When I see all lights are off in the house, I march toward the shed that’s out past the woods. Anger still hot in my veins, I unlock the door and smile down at the sick prick on the floor.

He was a friend of my dad’s. I remember they used to shoot pool together, but I didn’t know he was involved in the same operation my dad was. In and out of prison, he’s been spending his days at an illegal brothel and searching out his next victim to sell to the owner. I have big plans for him too. Oh, his day will come soon enough.

The man who goes by Leonard looks up at me with scared eyes, scooting back with a gag over his mouth and his limbs confined. I drag the red bandana down to his neck, seething. “Morning, precious.”

“Fuck you,” he spits.

“No thank you,” I say, snatching a knife from the wall. “Since you’ve seen my face, I think it’s best to go with my original plan.”

“Which one is that?” His voice is hoarse.

“Removing those eyes so you’ll no longer be good at your job.”

“No,” he begs.

“You know what?” I cock my head. “I think I’ll take your tongue too.”

I’m not a killer. At least no one has driven me far enough to be one yet, but what I do to these men is sometimes so much worse than death. And they deserve every bit of it. Grabbing him by his hair, I yank his head back and pull his tongue out of his mouth, holding it while dragging the blade down the center. He makes a wretched sound with his throat, blood squirting all over the painter’s tarp underneath my feet as I press harder. I don’t stop until the small piece of him is separated from his body.
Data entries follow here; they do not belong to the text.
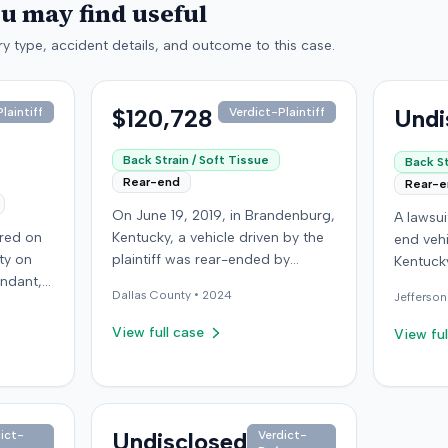
ou may find useful
y type, accident details, and outcome to this case.
$120,728
Undi
laintiff
Verdict-Plaintiff
Back Strain / Soft Tissue
Back St
Rear-end
Rear-
On June 19, 2019, in Brandenburg,
A lawsu
rred on
Kentucky, a vehicle driven by the
end vehi
ty on
plaintiff was rear-ended by
Kentucky
endant,
another driver while stopped in
operatio
Dallas
County •
2024
Jefferson
ing to
traffic on Old Mill Road. Although
addition
to pass,
the plaintiff's truck sustained no
incident
View full case
View ful
le. The
visible damage and airbags did
allegati
 for the
not deploy, the plaintiff reported
were ava
intiff, a
immediate neck pain and a
The def
miner,
headache. The plaintiff was
retaine
 from a
transported to a local hospital,
Undisclosed
ict-
Verdict-
expert. 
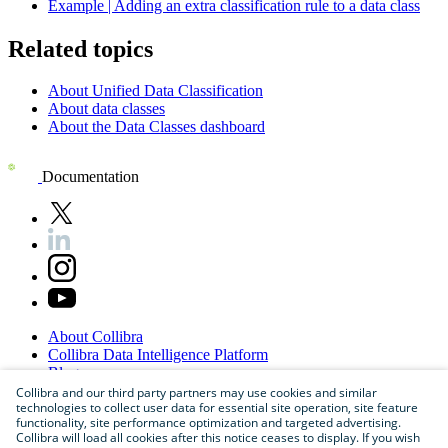
Example | Adding an extra classification rule to a data class
Related topics
About Unified Data Classification
About data classes
About the Data Classes dashboard
Documentation
About
Collibra
Collibra
Data
Intelligence
Platform
Blog
Careers
Collibra and our third party partners may use cookies and similar
technologies to collect user data for essential site operation, site feature
Partner
Program
functionality, site performance optimization and targeted advertising.
Contact
us
Collibra will load all cookies after this notice ceases to display. If you wish
Sitemap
The small light up above is bright enough for me to see the tears lining his cheeks.

“Jace.” A soft voice comes from behind me and my blood goes cold. No. He was sleeping. One day is all it took. One day of me getting everything I wanted right before losing it forever.

I drop the knife, slowly turning around. Nate’s eyes widen in horror and he looks from me to the guy on the floor.

“What . . . what is this?” he croaks, stepping back.

“I . . . I told you not to come here, didn’t I? It’s not because I didn’t want you enough. It never was. It’s because I didn’t want you to see how I’ve been able to bypass the nightmares.”

His breaths quicken and tears hit his cheeks. “I . . . this isn’t you.”

“Yes it is.” I grab his hand and he tugs away, his eyes full of confusion. Where’s the disgust and anger?

“You don’t have to keep going this way. You can still let him go. You can still stop.”

“If I stop, they’ll keep going.”

His eyes blink and he looks at me as if I’ve sprouted a second head. “What do you mean?”

“This man works for a large trafficking ring. He steals young men and women from their families. He takes away all their hopes and dreams.”

“How many has there been?”

“Six. Maybe seven. Not enough, that’s for sure. Where there’s one man like this, there’s many.”

“If this is your way of trying to change the past, you’re only falling back into it. This is a dangerous game you’re playing. No one will care why you’re doing it, they’ll only see you as a threat to everyone around you. You don’t want that. I don’t want that.”

“Are you asking me to stop?”

“If not for me then yourself. You’re not only putting a mark on your back, you’re putting one on everyone you love too.” His words hit me like a bucket of ice. He’s right. I don’t know why I’ve never thought of that. I’ve been risking my family’s lives all this time and for what, to feel better about myself?

“Okay, I’ll stop. This will be the last time, I promise.”

“Good.” He sucks his teeth, turning around.

“Where are you going?”

“Back to Texas,” he heaves. “You were right. I shouldn’t have come here.”

“Don’t,” I plead.

“I’m sorry.” He sniffs, tugging at his arm and glancing back at me. “I don’t think I can do this after all. I don’t think . . . I’m sorry.”

My heart sinks and I drop to my knees as I watch him leave, my world crumbling around me. He’s finally seen me for the person others told him I was, and I showed him I’m exactly what they were all waiting for me to be.